RunDataset
- class lightning_ir.data.dataset.RunDataset(run_path_or_id: Path | str, depth: int = -1, sample_size: int = -1, sampling_strategy: Literal['single_relevant', 'top', 'random', 'log_random', 'top_and_random'] = 'top', targets: Literal['relevance', 'subtopic_relevance', 'rank', 'score'] | None = None, normalize_targets: bool = False, add_docs_not_in_ranking: bool = False)[source]
Bases:
IRDataset
,Dataset
- __init__(run_path_or_id: Path | str, depth: int = -1, sample_size: int = -1, sampling_strategy: Literal['single_relevant', 'top', 'random', 'log_random', 'top_and_random'] = 'top', targets: Literal['relevance', 'subtopic_relevance', 'rank', 'score'] | None = None, normalize_targets: bool = False, add_docs_not_in_ranking: bool = False) None [source]
Dataset containing a list of queries with a ranked list of documents per query. Subsets of the ranked list can be sampled using different sampling strategies.
- Parameters:
run_path_or_id (Path | str) – Path to a run file or valid ir_datasets id
depth (int, optional) – Depth at which to cut off the ranking. If -1 the full ranking is kept, defaults to -1
sample_size (int, optional) – The number of documents to sample per query, defaults to -1
sampling_strategy (Literal['single_relevant', 'top', 'random', 'log_random', 'top_and_random'], optional) – The sample strategy to use to sample documents, defaults to “top”
targets (Literal['relevance', 'subtopic_relevance', 'rank', 'score'] | None, optional) – The data type to use as targets for a model during fine-tuning. If relevance the relevance judgements are parsed from qrels, defaults to None
normalize_targets (bool, optional) – Whether to normalize the targets between 0 and 1, defaults to False
add_docs_not_in_ranking (bool, optional) – Whether to add relevant to a sample that are in the qrels but not in the ranking, defaults to False
Methods
__init__
(run_path_or_id[, depth, ...])Dataset containing a list of queries with a ranked list of documents per query.
Downloads docs, queries, scoreddocs, and qrels using ir_datasets if needed and available.
Attributes
The qrels in the dataset.
- property DASHED_DATASET_MAP: Dict[str, str]

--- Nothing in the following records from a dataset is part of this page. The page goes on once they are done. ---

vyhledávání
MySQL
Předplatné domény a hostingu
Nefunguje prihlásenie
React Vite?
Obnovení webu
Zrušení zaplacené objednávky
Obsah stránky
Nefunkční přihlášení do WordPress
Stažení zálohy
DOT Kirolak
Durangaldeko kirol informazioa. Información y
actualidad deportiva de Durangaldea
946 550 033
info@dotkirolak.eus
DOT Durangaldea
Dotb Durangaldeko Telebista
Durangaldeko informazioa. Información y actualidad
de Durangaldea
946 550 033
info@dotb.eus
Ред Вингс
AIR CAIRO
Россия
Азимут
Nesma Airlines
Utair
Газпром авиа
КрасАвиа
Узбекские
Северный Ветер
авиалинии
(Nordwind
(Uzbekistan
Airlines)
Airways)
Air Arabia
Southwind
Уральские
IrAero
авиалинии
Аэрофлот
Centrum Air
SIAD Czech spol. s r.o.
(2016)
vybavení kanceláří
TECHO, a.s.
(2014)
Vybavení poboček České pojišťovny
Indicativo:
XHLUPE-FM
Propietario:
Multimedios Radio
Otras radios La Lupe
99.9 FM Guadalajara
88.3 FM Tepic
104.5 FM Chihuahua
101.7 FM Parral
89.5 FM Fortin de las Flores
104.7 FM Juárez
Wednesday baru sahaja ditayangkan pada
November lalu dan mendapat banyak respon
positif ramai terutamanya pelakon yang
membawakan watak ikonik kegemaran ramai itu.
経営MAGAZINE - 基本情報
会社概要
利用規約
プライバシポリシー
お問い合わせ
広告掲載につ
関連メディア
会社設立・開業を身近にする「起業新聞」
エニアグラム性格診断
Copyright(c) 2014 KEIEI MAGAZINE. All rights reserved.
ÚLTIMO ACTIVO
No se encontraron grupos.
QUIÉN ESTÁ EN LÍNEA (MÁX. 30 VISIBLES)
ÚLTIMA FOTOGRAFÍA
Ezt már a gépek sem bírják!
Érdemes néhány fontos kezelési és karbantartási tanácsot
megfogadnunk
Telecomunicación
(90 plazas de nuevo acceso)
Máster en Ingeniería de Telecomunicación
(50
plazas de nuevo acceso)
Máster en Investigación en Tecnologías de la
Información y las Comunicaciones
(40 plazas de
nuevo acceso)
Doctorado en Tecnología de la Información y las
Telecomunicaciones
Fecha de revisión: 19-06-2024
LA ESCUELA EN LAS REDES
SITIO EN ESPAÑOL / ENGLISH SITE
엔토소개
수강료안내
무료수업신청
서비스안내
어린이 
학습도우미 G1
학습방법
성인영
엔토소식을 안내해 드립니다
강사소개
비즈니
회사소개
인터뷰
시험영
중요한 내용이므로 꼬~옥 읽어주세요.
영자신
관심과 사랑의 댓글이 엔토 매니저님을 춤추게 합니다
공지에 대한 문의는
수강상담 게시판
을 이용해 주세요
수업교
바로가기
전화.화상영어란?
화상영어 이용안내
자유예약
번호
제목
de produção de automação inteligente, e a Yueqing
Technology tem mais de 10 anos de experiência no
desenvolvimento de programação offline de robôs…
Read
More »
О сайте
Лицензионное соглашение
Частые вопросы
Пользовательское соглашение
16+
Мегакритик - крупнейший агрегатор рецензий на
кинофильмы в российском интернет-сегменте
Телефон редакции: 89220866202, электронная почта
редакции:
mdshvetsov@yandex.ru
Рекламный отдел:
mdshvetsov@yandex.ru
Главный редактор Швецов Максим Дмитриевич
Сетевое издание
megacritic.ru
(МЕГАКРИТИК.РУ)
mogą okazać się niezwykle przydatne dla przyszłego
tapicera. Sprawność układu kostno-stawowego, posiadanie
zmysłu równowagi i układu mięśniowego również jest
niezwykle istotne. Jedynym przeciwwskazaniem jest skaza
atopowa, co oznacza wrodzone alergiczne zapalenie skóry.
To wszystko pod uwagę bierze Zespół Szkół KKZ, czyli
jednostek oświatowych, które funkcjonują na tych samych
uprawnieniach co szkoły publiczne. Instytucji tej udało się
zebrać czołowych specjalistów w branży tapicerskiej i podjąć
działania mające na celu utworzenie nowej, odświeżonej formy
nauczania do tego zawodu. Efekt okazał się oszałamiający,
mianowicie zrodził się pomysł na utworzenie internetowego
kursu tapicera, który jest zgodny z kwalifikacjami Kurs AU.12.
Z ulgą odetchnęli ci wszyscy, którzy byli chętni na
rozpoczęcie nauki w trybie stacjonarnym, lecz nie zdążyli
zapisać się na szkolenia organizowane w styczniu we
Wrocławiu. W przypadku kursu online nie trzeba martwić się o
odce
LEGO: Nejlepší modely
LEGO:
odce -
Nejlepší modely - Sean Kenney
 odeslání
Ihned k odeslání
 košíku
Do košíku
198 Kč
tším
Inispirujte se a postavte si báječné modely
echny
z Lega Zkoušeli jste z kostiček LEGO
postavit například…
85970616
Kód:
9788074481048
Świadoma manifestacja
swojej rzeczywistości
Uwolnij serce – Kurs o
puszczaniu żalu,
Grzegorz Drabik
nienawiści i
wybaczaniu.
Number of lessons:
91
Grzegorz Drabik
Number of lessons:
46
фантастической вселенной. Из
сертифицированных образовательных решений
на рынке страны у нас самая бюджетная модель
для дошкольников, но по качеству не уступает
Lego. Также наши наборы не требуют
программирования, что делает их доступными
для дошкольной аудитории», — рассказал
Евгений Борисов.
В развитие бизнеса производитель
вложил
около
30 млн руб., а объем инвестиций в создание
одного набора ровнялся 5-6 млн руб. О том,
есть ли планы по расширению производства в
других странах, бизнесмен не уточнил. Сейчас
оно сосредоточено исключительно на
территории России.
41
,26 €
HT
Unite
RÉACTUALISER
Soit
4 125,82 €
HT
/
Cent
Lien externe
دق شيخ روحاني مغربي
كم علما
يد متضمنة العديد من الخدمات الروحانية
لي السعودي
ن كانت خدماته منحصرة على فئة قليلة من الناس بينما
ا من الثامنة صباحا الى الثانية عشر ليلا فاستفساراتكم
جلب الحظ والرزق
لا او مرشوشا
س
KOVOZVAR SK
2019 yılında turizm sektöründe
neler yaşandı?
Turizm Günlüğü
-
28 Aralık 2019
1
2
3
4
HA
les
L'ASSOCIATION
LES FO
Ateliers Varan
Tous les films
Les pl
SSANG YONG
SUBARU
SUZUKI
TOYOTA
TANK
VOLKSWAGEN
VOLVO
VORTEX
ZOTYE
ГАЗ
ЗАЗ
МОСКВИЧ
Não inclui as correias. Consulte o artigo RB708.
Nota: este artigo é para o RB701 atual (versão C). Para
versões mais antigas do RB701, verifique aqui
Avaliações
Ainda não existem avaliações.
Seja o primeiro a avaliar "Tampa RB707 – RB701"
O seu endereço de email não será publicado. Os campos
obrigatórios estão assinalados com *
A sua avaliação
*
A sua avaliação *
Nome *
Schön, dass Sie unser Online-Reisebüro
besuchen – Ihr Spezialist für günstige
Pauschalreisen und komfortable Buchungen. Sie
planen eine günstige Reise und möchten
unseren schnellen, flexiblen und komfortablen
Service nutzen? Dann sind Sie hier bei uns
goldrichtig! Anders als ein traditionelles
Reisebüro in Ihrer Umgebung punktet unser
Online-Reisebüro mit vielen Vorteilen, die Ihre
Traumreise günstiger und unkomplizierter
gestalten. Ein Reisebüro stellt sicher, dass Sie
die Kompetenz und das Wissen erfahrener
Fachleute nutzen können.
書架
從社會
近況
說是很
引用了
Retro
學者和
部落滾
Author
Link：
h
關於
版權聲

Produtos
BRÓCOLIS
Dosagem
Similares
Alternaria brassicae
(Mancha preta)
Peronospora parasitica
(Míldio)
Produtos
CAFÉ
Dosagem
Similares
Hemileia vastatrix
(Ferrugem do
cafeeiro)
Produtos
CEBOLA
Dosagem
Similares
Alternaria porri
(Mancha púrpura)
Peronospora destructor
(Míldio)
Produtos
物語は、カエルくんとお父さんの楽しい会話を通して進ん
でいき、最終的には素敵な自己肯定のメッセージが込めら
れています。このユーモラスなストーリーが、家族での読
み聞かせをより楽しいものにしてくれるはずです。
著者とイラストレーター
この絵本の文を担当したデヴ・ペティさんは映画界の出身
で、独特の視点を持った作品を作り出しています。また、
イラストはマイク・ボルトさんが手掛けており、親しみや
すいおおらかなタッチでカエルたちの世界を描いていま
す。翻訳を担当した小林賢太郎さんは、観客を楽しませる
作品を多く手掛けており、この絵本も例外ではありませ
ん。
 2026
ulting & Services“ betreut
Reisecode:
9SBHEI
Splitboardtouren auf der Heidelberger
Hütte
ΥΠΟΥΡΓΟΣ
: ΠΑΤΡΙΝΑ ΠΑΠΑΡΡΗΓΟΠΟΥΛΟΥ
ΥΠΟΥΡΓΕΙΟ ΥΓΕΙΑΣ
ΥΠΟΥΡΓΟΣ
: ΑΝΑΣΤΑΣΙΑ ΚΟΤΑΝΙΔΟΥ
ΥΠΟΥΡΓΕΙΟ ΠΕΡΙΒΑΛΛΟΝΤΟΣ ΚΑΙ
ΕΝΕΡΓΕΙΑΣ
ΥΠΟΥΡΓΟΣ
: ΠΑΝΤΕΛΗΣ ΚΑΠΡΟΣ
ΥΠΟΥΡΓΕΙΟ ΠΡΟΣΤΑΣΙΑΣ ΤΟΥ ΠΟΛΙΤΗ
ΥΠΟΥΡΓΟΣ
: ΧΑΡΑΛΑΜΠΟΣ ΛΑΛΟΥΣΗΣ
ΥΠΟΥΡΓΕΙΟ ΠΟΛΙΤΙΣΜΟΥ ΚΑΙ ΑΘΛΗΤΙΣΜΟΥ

Map of dataset names with dashes to dataset names with slashes.
- Returns:
Dataset map
- Return type:
Dict[str, str]
- property docs: Docstore | Dict[str, GenericDoc]
Documents in the dataset.
- Raises:
ValueError – If no documents are found in the dataset
- Returns:
Documents
- Return type:
ir_datasets.indices.Docstore | Dict[str, GenericDoc]
- property docs_dataset_id: str
ID of the dataset containing the documents.
- Returns:
Document dataset id
- Return type:
str
- property ir_dataset: Dataset | None
Instance of ir_datasets.Dataset.
- Returns:
ir_datasets dataset
- Return type:
ir_datasets.Dataset | None
- prepare_constituent(constituent: Literal['qrels', 'queries', 'docs', 'scoreddocs', 'docpairs']) None
Downloads the constituent of the dataset using ir_datasets if needed.
- Parameters:
constituent (Literal["qrels", "queries", "docs", "scoreddocs", "docpairs"]) – Constituent to download
- prepare_data() None [source]
Downloads docs, queries, scoreddocs, and qrels using ir_datasets if needed and available.